Distribution of the Sample Mean
Sample Mean from a Normal Population
When the population is normally distributed, the sampling distribution of the sample mean is also normal, regardless of the sample size. The mean of the sampling distribution equals the population mean, and the standard deviation (standard error) decreases as sample size increases.
Mean of the sampling distribution: \( \mu_{\bar{x}} = \mu \)
Standard deviation (standard error): \( \sigma_{\bar{x}} = \frac{\sigma}{\sqrt{n}} \)
Example: The weights of pennies minted after 1982 are approximately normally distributed with mean 2.46 grams and standard deviation 0.02 grams. If we take 200 simple random samples of size n = 5, the sample means are distributed around the population mean with reduced variability.

As the sample size increases (e.g., n = 20), the distribution of the sample means becomes more concentrated around the population mean, and the standard deviation decreases.
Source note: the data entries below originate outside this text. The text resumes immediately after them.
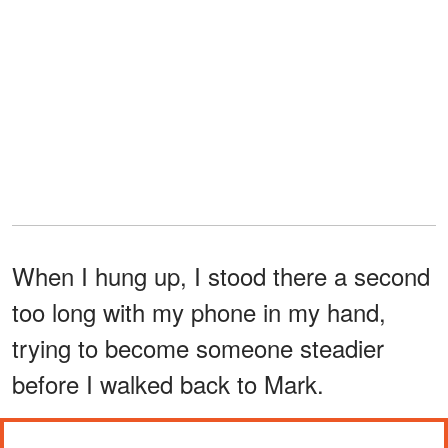
When I hung up, I stood there a second
too long with my phone in my hand,
trying to become someone steadier
before I walked back to Mark.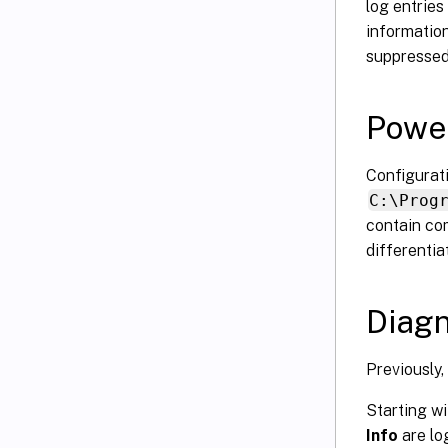
log entries
information
suppressed
Power
Configurat
C:\Prog
contain co
differenti
Diagn
Previously,
Starting w
Info
are lo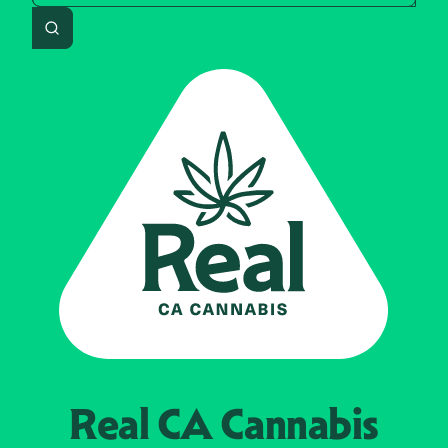
Search
Real CA
Cannabis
Key Point: Increasing sample size reduces the standard error, making the sample mean a more precise estimator of the population mean.
Probability Calculations with the Sample Mean
Probabilities involving the sample mean can be computed using the normal distribution if the population is normal or the sample size is large (Central Limit Theorem). For example, to find the probability that the sample mean exceeds a certain value, convert to a Z-score:
\( Z = \frac{\bar{x} - \mu}{\sigma_{\bar{x}}} \)
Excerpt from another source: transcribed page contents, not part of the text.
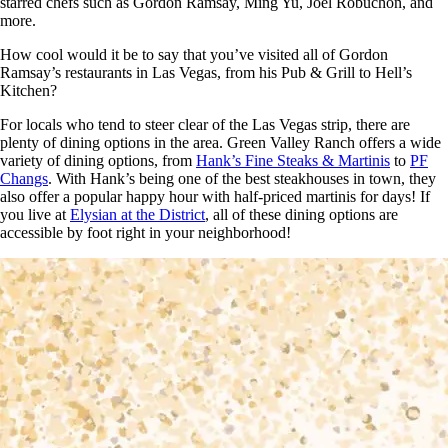
starred chefs such as Gordon Ramsay, Ming Yu, Joel Robuchon, and
more.
How cool would it be to say that you’ve visited all of Gordon
Ramsay’s restaurants in Las Vegas, from his Pub & Grill to Hell’s
Kitchen?
For locals who tend to steer clear of the Las Vegas strip, there are
plenty of dining options in the area. Green Valley Ranch offers a wide
variety of dining options, from
Hank’s Fine Steaks & Martinis
to
PF
Changs
. With Hank’s being one of the best steakhouses in town, they
also offer a popular happy hour with half-priced martinis for days! If
you live at
Elysian at the District
, all of these dining options are
accessible by foot right in your neighborhood!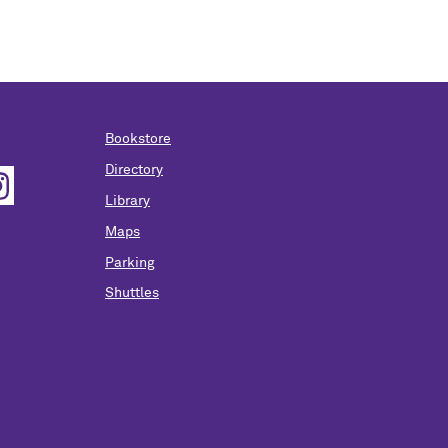
Bookstore
Directory
Library
Maps
Parking
Shuttles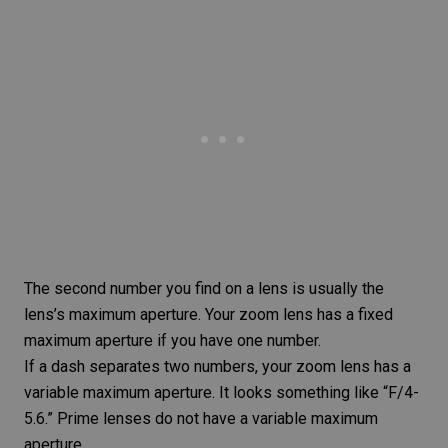
The second number you find on a lens is usually the
lens’s maximum aperture. Your zoom lens has a fixed
maximum aperture if you have one number.
If a dash separates two numbers, your zoom lens has a
variable maximum aperture. It looks something like “F/4-
5.6.” Prime lenses do not have a variable maximum
aperture.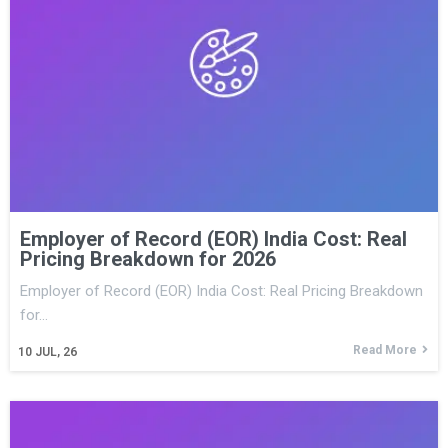
Employer of Record (EOR) India Cost: Real
Pricing Breakdown for 2026
Employer of Record (EOR) India Cost: Real Pricing Breakdown
for…
Read More
10
JUL, 26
Sample Mean from a Non-Normal Population and the Central Limit Theorem
When the population is not normal, the Central Limit Theorem (CLT) states that the sampling distribution of the sample mean becomes approximately normal as the sample size increases, regardless of the population's shape.
CLT: For sufficiently large n, \( \bar{x} \) is approximately normal with mean \( \mu \) and standard deviation \( \frac{\sigma}{\sqrt{n}} \).
Example: Rolling a fair die (population is not normal):

Sampling distributions for different sample sizes:

As n increases, the sampling distribution becomes more symmetric and bell-shaped, illustrating the CLT.
Distribution of the Sample Proportion
Sample Proportion: Definition and Properties
The sample proportion \( \hat{p} \) is the fraction of individuals in a sample with a certain characteristic. It is a point estimate of the population proportion p:
\( \hat{p} = \frac{x}{n} \), where x is the number with the characteristic in a sample of size n.
Example: In a poll, 349 out of 1,745 voters approve of a policy. The sample proportion is \( \hat{p} = \frac{349}{1745} = 0.2 \).
Sampling Distribution of the Sample Proportion
The sampling distribution of \( \hat{p} \) describes the variability of sample proportions from repeated samples. For large enough n, the distribution is approximately normal:
Mean: \( \mu_{\hat{p}} = p \)
Standard deviation (standard error): \( \sigma_{\hat{p}} = \sqrt{\frac{p(1-p)}{n}} \)
Normality condition: The distribution is approximately normal if \( np(1-p) \geq 10 \).
Simulated sampling distributions for different sample sizes (n = 10, 50, 100) show that as n increases, the distribution becomes more normal and less spread out:

Key Point: Larger sample sizes yield sampling distributions of \( \hat{p} \) that are more tightly clustered around the population proportion and more closely approximate normality.
Probability Calculations with Sample Proportions
Probabilities involving sample proportions can be computed using the normal approximation when conditions are met. For example, to find the probability that \( \hat{p} \) exceeds a certain value, use:
\( Z = \frac{\hat{p} - p}{\sigma_{\hat{p}}} \)
Interpretation of results should consider whether the observed sample proportion is likely or unusual under the assumed population proportion.
Summary Table: Key Formulas for Sampling Distributions
Statistic | Mean of Sampling Distribution | Standard Deviation (Standard Error) | Approximate Normality Condition |
|---|---|---|---|
Sample Mean (\( \bar{x} \)) | \( \mu_{\bar{x}} = \mu \) | \( \sigma_{\bar{x}} = \frac{\sigma}{\sqrt{n}} \) | Population normal or n large (CLT) |
Sample Proportion (\( \hat{p} \)) | \( \mu_{\hat{p}} = p \) | \( \sigma_{\hat{p}} = \sqrt{\frac{p(1-p)}{n}} \) | \( np(1-p) \geq 10 \) |